**Stored data entries**:

____________

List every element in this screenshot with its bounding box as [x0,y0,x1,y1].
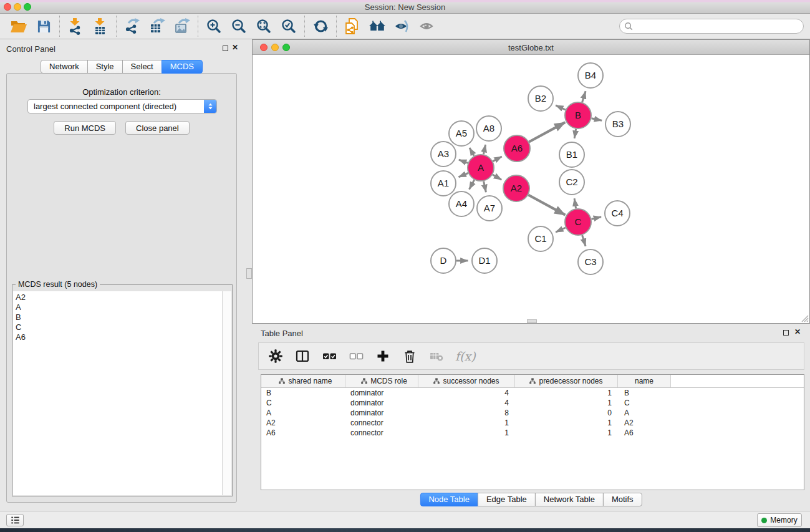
graph-node-C2[interactable]: C2 [559,170,584,195]
network-file-button[interactable] [340,16,365,37]
show-columns-button[interactable] [294,347,311,365]
export-image-button[interactable] [170,16,195,37]
graph-node-A3[interactable]: A3 [431,142,456,167]
graph-edge-A-A2[interactable] [493,175,501,180]
graph-node-C4[interactable]: C4 [605,201,630,226]
add-row-button[interactable] [375,347,391,365]
node-table-row[interactable]: A6connector11A6 [261,428,804,438]
export-network-button[interactable] [120,16,145,37]
mcds-result-item[interactable]: B [13,312,222,322]
mcds-result-item[interactable]: A6 [13,332,222,342]
graph-node-A8[interactable]: A8 [476,116,501,141]
graph-node-B1[interactable]: B1 [559,142,584,167]
mcds-result-item[interactable]: A2 [13,293,222,302]
search-input[interactable] [619,19,804,34]
graph-edge-C-C2[interactable] [574,198,576,208]
close-panel-button[interactable]: Close panel [125,121,190,135]
splitter-handle[interactable] [246,268,252,279]
zoom-in-button[interactable] [201,16,226,37]
export-table-button[interactable] [145,16,170,37]
graph-node-B4[interactable]: B4 [578,63,603,88]
zoom-selected-button[interactable] [276,16,301,37]
deselect-all-button[interactable] [348,347,364,365]
graph-node-C[interactable]: C [565,209,591,235]
close-table-panel-icon[interactable]: ✕ [794,327,801,336]
network-canvas[interactable]: B4B2BB3A5A8A6A3AB1A1C2A2A4A7CC4C1C3DD1 [253,55,809,323]
graph-node-C1[interactable]: C1 [528,226,553,251]
close-panel-icon[interactable]: ✕ [232,43,238,52]
graph-node-A7[interactable]: A7 [477,196,502,221]
node-table-row[interactable]: A2connector11A2 [261,418,804,428]
column-header-shared-name[interactable]: shared name [261,375,345,387]
column-header-successor-nodes[interactable]: successor nodes [418,375,515,387]
tab-motifs[interactable]: Motifs [603,493,642,506]
graph-node-A6[interactable]: A6 [504,135,530,162]
canvas-hscroll-thumb[interactable] [527,319,537,323]
mcds-result-item[interactable]: A [13,302,222,312]
task-history-button[interactable] [6,514,24,526]
import-table-button[interactable] [88,16,113,37]
tab-style[interactable]: Style [87,60,123,74]
import-network-button[interactable] [63,16,88,37]
mcds-list-scrollbar[interactable] [223,291,231,495]
tab-select[interactable]: Select [122,60,162,74]
graph-node-A4[interactable]: A4 [449,191,474,216]
graph-edge-A-A6[interactable] [493,157,501,162]
graph-edge-C-C1[interactable] [556,228,566,232]
graph-edge-A-A8[interactable] [483,145,485,155]
node-table-row[interactable]: Bdominator41B [261,388,804,398]
save-session-button[interactable] [31,16,56,37]
node-table-row[interactable]: Cdominator41C [261,398,804,408]
delete-row-button[interactable] [402,347,418,365]
show-panels-button[interactable] [415,16,440,37]
graph-node-A1[interactable]: A1 [431,171,456,196]
graph-node-D[interactable]: D [431,248,456,273]
tab-node-table[interactable]: Node Table [420,493,478,506]
graph-edge-B-B3[interactable] [592,118,602,121]
graph-node-B3[interactable]: B3 [605,112,630,137]
tab-network[interactable]: Network [41,60,88,74]
criterion-select[interactable]: largest connected component (directed) [27,99,217,114]
graph-node-C3[interactable]: C3 [578,249,603,274]
graph-edge-C-C4[interactable] [592,217,602,220]
float-table-panel-icon[interactable] [783,330,789,336]
select-all-button[interactable] [321,347,337,365]
zoom-out-button[interactable] [226,16,251,37]
graph-edge-B-B1[interactable] [574,129,576,138]
graph-edge-A-A7[interactable] [484,181,486,193]
graph-node-A2[interactable]: A2 [503,175,529,201]
column-header-predecessor-nodes[interactable]: predecessor nodes [515,375,618,387]
memory-button[interactable]: Memory [757,513,802,527]
graph-node-B[interactable]: B [565,102,591,128]
tab-network-table[interactable]: Network Table [535,493,604,506]
graph-edge-A2-C[interactable] [528,195,565,215]
column-header-name[interactable]: name [618,375,671,387]
graph-node-A[interactable]: A [468,155,494,181]
hide-panels-button[interactable] [390,16,415,37]
graph-edge-A-A1[interactable] [459,173,468,177]
graph-edge-A-A3[interactable] [459,160,468,163]
select-stepper[interactable] [204,100,216,113]
refresh-layout-button[interactable] [308,16,333,37]
mcds-result-item[interactable]: C [13,322,222,332]
table-options-button[interactable] [268,347,284,365]
open-session-button[interactable] [6,16,31,37]
node-table-row[interactable]: Adominator80A [261,408,804,418]
home-view-button[interactable] [365,16,390,37]
graph-node-A5[interactable]: A5 [449,121,474,146]
graph-edge-A-A5[interactable] [470,148,474,156]
graph-edge-A-A4[interactable] [470,180,475,189]
graph-node-D1[interactable]: D1 [472,248,497,273]
graph-edge-B-B4[interactable] [582,91,586,102]
resize-grip[interactable] [800,314,809,322]
graph-edge-B-B2[interactable] [556,105,566,110]
float-panel-icon[interactable] [223,46,228,51]
graph-edge-C-C3[interactable] [582,235,586,246]
graph-edge-A6-B[interactable] [529,122,565,142]
graph-node-B2[interactable]: B2 [528,86,553,111]
zoom-fit-button[interactable] [251,16,276,37]
tab-mcds[interactable]: MCDS [162,60,203,74]
run-mcds-button[interactable]: Run MCDS [54,121,116,135]
tab-edge-table[interactable]: Edge Table [478,493,536,506]
column-header-mcds-role[interactable]: MCDS role [345,375,418,387]
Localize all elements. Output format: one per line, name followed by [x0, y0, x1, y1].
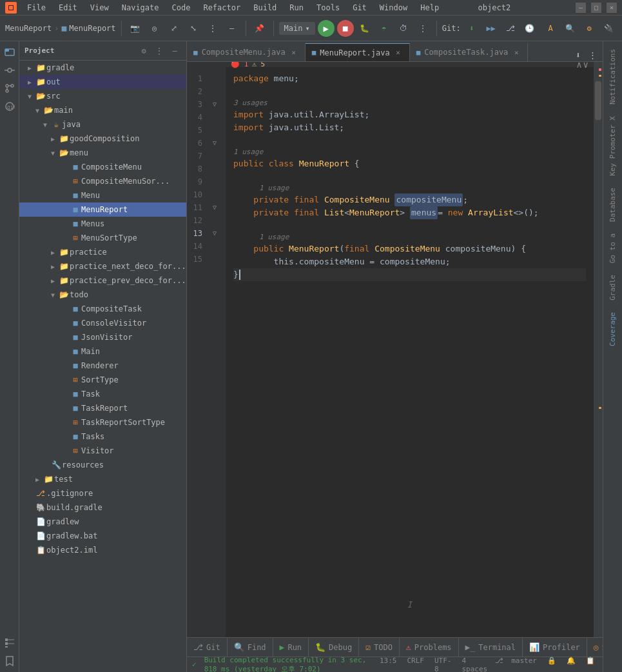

____________

**WHAT YOU ARE ASKED TO DO**: A single number is the answer here: how many lines above carry the string "nodes"?

**ANSWER TO THIS PROBLEM**: 2